Previously, we and others reported that H3K27M DIPG cells exhibit elevated levels of another chromatin-associated histone post-translational modification, demethylated lysine 36 of histone H3 (H3K36me2)14–16. While H3K36me2 is antagonistic to the catalysis of H3K27me2/me317,18, it remains unclear as to whether the elevated levels of H3K36me2 in DIPG arise through the increased levels of transcription in these cells or letup from the antagonistic effects of H3K27me2/me3. Importantly, the role of these elevated levels of H3K36me2 in promoting tumorigenesis is also unclear. Five mammalian lysine methyltransferases can “write”, i.e. catalyze, histone H3K36 methylation, generating H3K36me1 and H3K36me2: NSD1, NSD2, NSD3, ASH1L, and SETD219–21. Among these enzymes, only SETD2 can further convert H3K36me2 to H3K36me321, the latter being closely associated with transcribed gene bodies and with the recruitment of RNA splicing factors through direct protein-protein interactions22. However, unlike H3K36me3 the distribution of H3K36me2 is less restricted and appears to be generally associated with euchromatic regions23. Both H3K36me2 and H3K36me3 are recognized by downstream proteins, “readers”, that contain one or more methyl-lysine reading PWWP domains: Pro-Trp-Trp-Pro (PWWP)24. Amongst these readers, we previously demonstrated that LEDGF and HDGF2 are associated with all H3K36me2/me3-decorated genomic regions and facilitate RNAPII-dependent transcription by relieving the nucleosomal barrier, functionally resembling the FACT complex25. Other PWWP-containing readers, such as DNMT3A and DNMT3B, have been shown to localize to intergenic regions and to regulate DNA methylation patterns26. Here, we investigate the role of H3K36me2 by tackling its writers and readers to ascertain the contribution of any of these writer-reader modules in establishing dependency on H3K36me2 in H3K27M DIPG cells.

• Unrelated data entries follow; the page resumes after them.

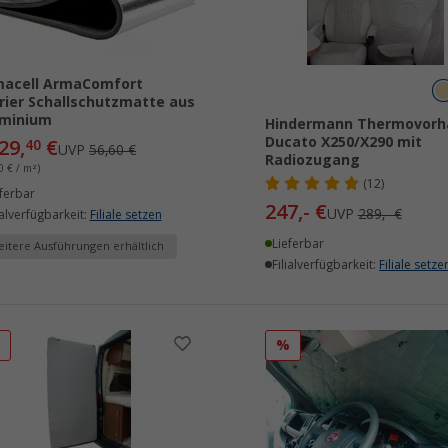
macell ArmaComfort
rier Schallschutzmatte aus
uminium
Hindermann Thermovorh
Ducato X250/X290 mit
29,
€
40
UVP
56,60 €
Radiozugang
0 € / m²)
(12)
ferbar
247,- €
UVP
289,- €
ialverfügbarkeit:
Filiale setzen
Lieferbar
itere Ausführungen erhältlich
Filialverfügbarkeit:
Filiale setze
%
%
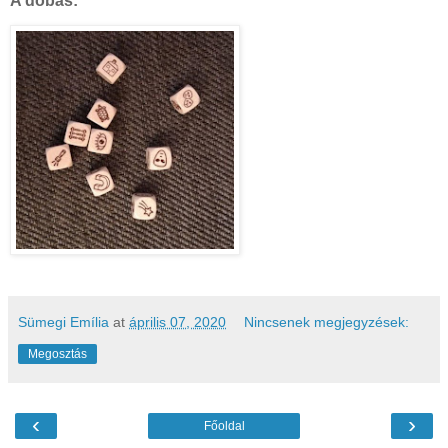
A dobás:
Sümegi Emília
at
április 07, 2020
Nincsenek megjegyzések:
Megosztás
‹
›
Főoldal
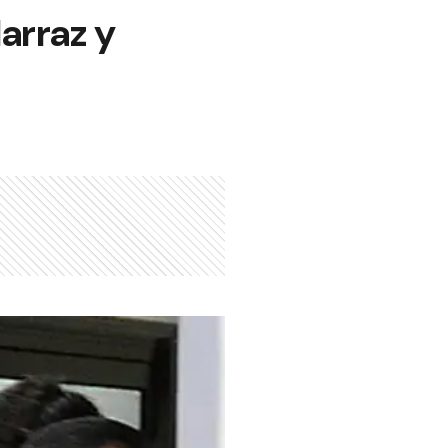
larraz y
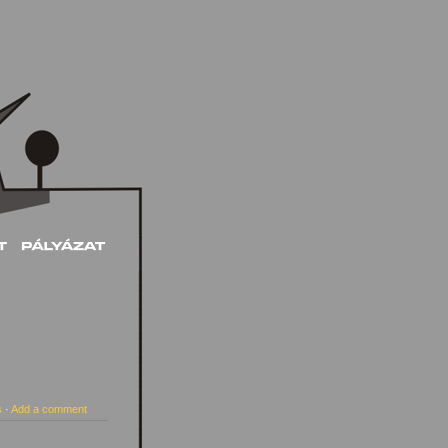
s
·
Add a comment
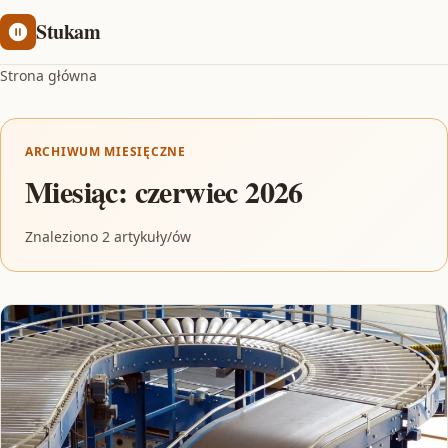
Stukam
Strona główna
ARCHIWUM MIESIĘCZNE
Miesiąc:
czerwiec 2026
Znaleziono 2 artykuły/ów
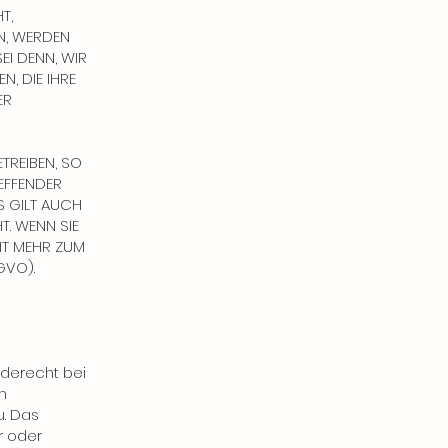
T,
N, WERDEN
EI DENN, WIR
, DIE IHRE
ER
TREIBEN, SO
REFFENDER
S GILT AUCH
T. WENN SIE
HT MEHR ZUM
GVO).
derecht bei
n
u. Das
r oder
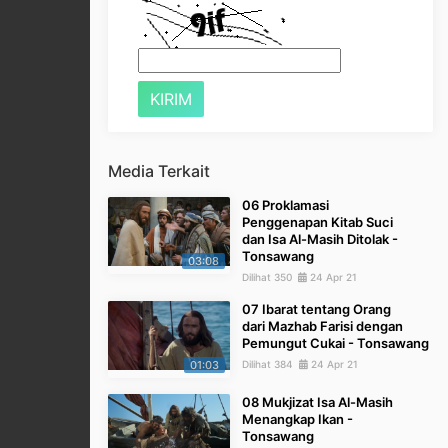
Media Terkait
06 Proklamasi
Penggenapan Kitab Suci
dan Isa Al-Masih Ditolak -
Tonsawang
03:08
Dilihat 350
24 Apr 21
07 Ibarat tentang Orang
dari Mazhab Farisi dengan
Pemungut Cukai - Tonsawang
01:03
Dilihat 384
24 Apr 21
08 Mukjizat Isa Al-Masih
Menangkap Ikan -
Tonsawang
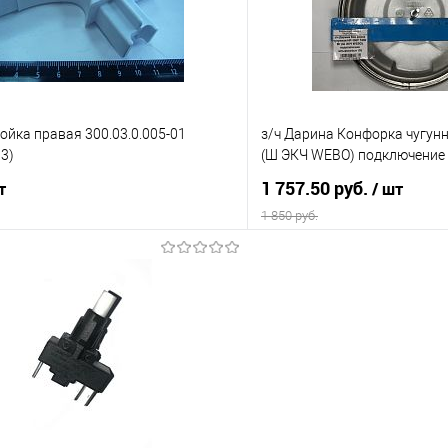
е
В наличии
В избранное
тойка правая 300.03.0.005-01
з/ч Дарина Конфорка чугунн
3)
(Ш ЭКЧ WEBO) подключение
1 757.50 руб.
т
/ шт
1 850 руб.
В корзину
В корз
 клик
К сравнению
Купить в 1 клик
е
В наличии
В избранное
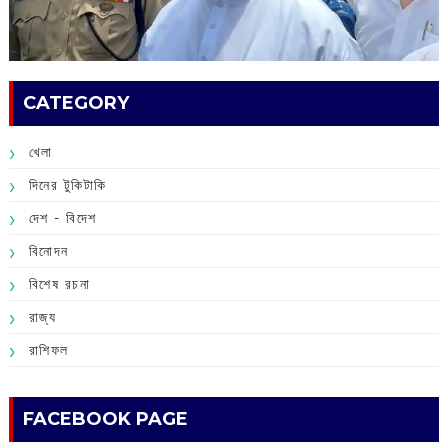
CATEGORY
খেলা
দিনের টুকিটাকি
দেশ - বিদেশ
বিনোদন
বিশেষ রচনা
রাজ্য
রাশিফল
FACEBOOK PAGE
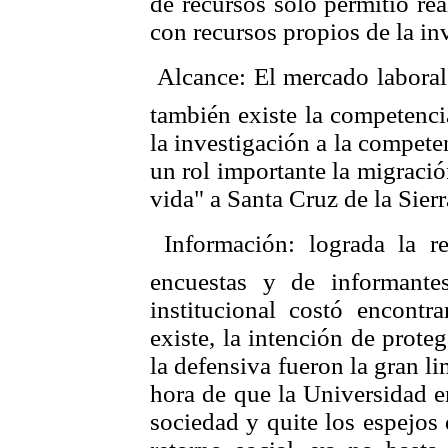
de recursos solo permitió rea
con recursos propios de la in
 Alcance: El mercado labora
también existe la competenci
la investigación a la compete
un rol importante la migraci
vida" a Santa Cruz de la Sierr
 Información: lograda la r
encuestas y de informante
institucional costó encontra
existe, la intención de prote
la defensiva fueron la gran l
hora de que la Universidad e
sociedad y quite los espejos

To probe the functional role of the aberrant elevation of H3K36me2 in H3K27M-DIPG cells, we first engineered a doxycycline-inducible H3K36M construct in DIPG4 cells comprising an H3K27M mutation. H3K36M is a general inhibitor of H3K36 methyltransferases, and its expression in DIPG4 cells effectively reduced endogenous H3K36me2/3 levels and impeded cell proliferation by an MTT assay (Fig. 1A). To ascertain the writers that are responsible for H3K36me2 catalysis in the context of DIPG, we adopted a small interference RNA (siRNA) based approach by knocking down NSD1 alone and in conjunction with each of the remaining H3K36 methyltransferases in DIPG4 cells. Knockdown (KD) of NSD1 alone in DIPG4 had a moderate effect on endogenous H3K36me2 levels, and co-KD of NSD2 manifested an additional effect, whereas co-KD of NSD3, ASH1L, or SETD2 was ineffectual (Fig. 1B, left). Consistent with the literature, SETD2 is the only mammalian enzyme responsible for H3K36me3. While co-KD of NSD1 and NSD2 had a substantial impact on H3K36me2 levels, additional knockdown of NSD3, ASH1L, or SETD2 was ineffectual (Fig. 1B, right). We further extended our analysis to other DIPG cell lines, including DIPG6 (H3K27M), DIPG13 (H3K27M), DIPG38 (H3K27M), DIPG10 [H3-wild type (-WT)] as well as a cortex glioma cell line, pcGBM2 (H3-WT) (Fig. 1C, S1A, and S1B). While single KD of NSD1 in pcGBM2, and KD of NSD2 in DIPG13 rendered a major effect on H3K36me2 levels, their co-KD demonstrated a more substantial effect on eliminating endogenous H3K36me2 levels (Fig. 1C and S1B). Intriguingly, co-KD of NSD1 and NSD2 appeared to strongly reduce the proliferation of two H3K27M DIPG cell lines analyzed (DIPG6 and DIPG13), but a considerably milder effect was observed in H3-WT cells, including DIPG10 or HEK293T cells (Fig. 1D and S1C, respectively).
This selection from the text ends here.